Cecilio, notata una statua di Serapide, come suole fare il volgo superstizioso, portando una mano alla bocca, vi impresse un bacio con le labbra.
Anche qui, come nei passi di Clemente e Origene collegabili alla statua di culto del Serapeo, possiamo individuare un riferimento preciso e concreto alla realtà del tempo.

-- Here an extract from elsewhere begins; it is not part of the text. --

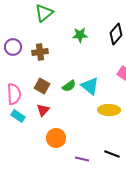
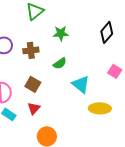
green star: (80, 35) -> (61, 33), moved
green semicircle: (69, 86) -> (60, 63), moved

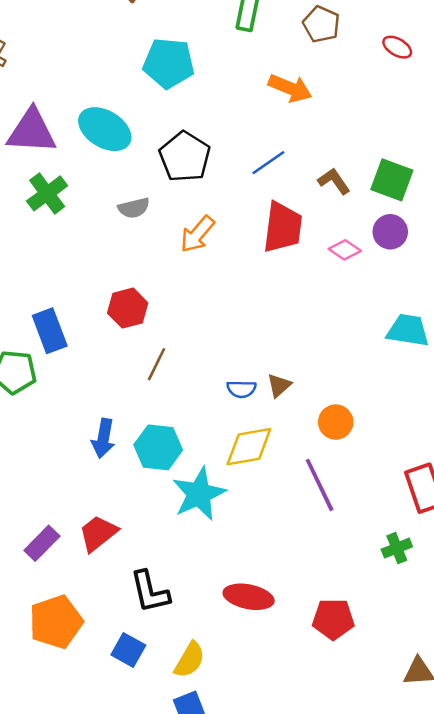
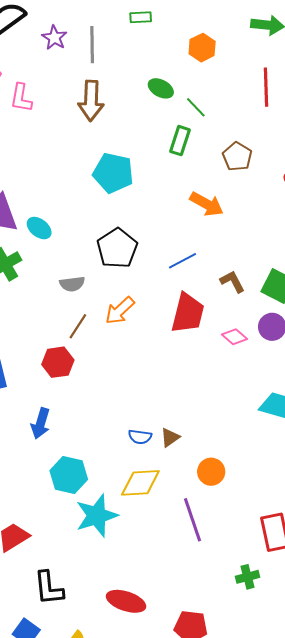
cyan ellipse: (105, 129) -> (39, 228), moved, size x0.6
brown line: (157, 364) -> (78, 326), moved
blue arrow: (103, 438) -> (41, 423), moved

A Ostia infatti i culti isiaci, diffusi del resto in tutto il mediterraneo nella Tarda Antichità, conoscevano una significativa importanza, anche in virtù del fatto che la città, come centro portuale, rappresentava un canale privilegiato dei rapporti commerciali con l'Egitto43. In particolare a partire dall'età adrianea tali culti avevano conosciuto un'affermazione monumentale, attraverso la costruzione del serapeo, ubicato nella III regio, cioè il quartiere più direttamente collegato alla foce del Tevere e quindi alla costa e al porto. Nella stessa zona si trovava il cosiddetto caseggiato del Serapide, nel cortile del quale è stato rinvenuto un sacello con un immagine del dio seduto, in stucco dipinto44.
L'immagine a cui il pagano Cecilio rivolge il suo omaggio doveva esposta alla vista di fedeli e passanti, e quindi era verosimilmente era collocata all'aperto o comunque in nicchie o sacelli ubicati in ambienti di frequentazione comune e non all'interno di spazi domestici più riservati45.